Coroner Shares Concerns Following Death Of A 94 Year Old Woman After Staff Were Unaware Of Her Fall At Lytham St. Anne’s Rest Home

A Regulation 28 Report to prevent future deaths has been sent to the Proprietor of the West Beach Rest Home, at 17 West Beach, Lytham St. Anne’s by the Senior Coroner for Blackpool and Fylde, Alan Wilson, following the inquest into the death of Joan Rutter, a 94 year old resident at the home.

The home is registered with the Care Quality Commission (CQC) for 26 elderly service users and 3 learning difficulty service users.  It is currently rated as Good by the CQC.

These paragraphs are taken from this report.

Joan Rutter was at high risk of suffering a fall. At shortly after 7 am on 23 October 2020, Joan was found by a member of the staff at the rest home where she resided and was unresponsive on the floor next to her bed. A Paramedic was called and he confirmed that Joan was deceased. Joan had suffered an unwitnessed fall to the floor between her bed and bedside table. Staff were unaware that Joan had sought to leave her bed. This was in part because at that time the falls mat positioned by the side of her bed in order to alert staff when she moved was unplugged. A subsequent post mortem examination revealed Joan had received a fracture to the spine as a result of the fall the effects of which proved fatal. At the time of her fall, Joan’s physiological reserve was already weakened by her kidney disease, a urinary tract infection and a developing ischaemic bowel.

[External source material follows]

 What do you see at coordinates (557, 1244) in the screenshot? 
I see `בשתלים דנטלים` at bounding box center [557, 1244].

Staff would not have been alerted had Joan stepped onto the pressure mat by the side of her bed because as was revealed in court the mat was not plugged in at the relevant time and was therefore ineffective. From the available evidence, it could not be established how the mat came to be unplugged. Had it been operative when Joan left her bed, staff may have been alerted to her movements, but this would have been dependent upon the proximity of the two care staff and where they were in the building at that time.  In the view of the court, at various times overnight those Carers would have been unaware Joan had moved from her bed or otherwise required assistance. When Joan did fall, the court heard that her death would have been instantaneous.

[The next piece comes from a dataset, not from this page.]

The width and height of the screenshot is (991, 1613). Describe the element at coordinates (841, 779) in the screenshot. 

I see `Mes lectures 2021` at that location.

The Coroner recorded these concerns:

The standard of the records provided by the rest home were poor. There was a paucity of entries made during the night shift. For example, entries to reflect Joan had been found wandering in the rest home having left her own room were unrecorded.

The way the night shift operated meant that staff could be unaware residents needed their assistance. Again, although the court heard that some changes have been made, the court remained of the view that the way care is delivered overnight to residents such as Joan poses a risk to their welfare and future deaths may occur.

The Coroner said: ‘In my opinion action should be taken to prevent future deaths and I believe you have the power to take such action.’

The conclusion of the Coroner was that Joan Rutter died due to Accidental Death.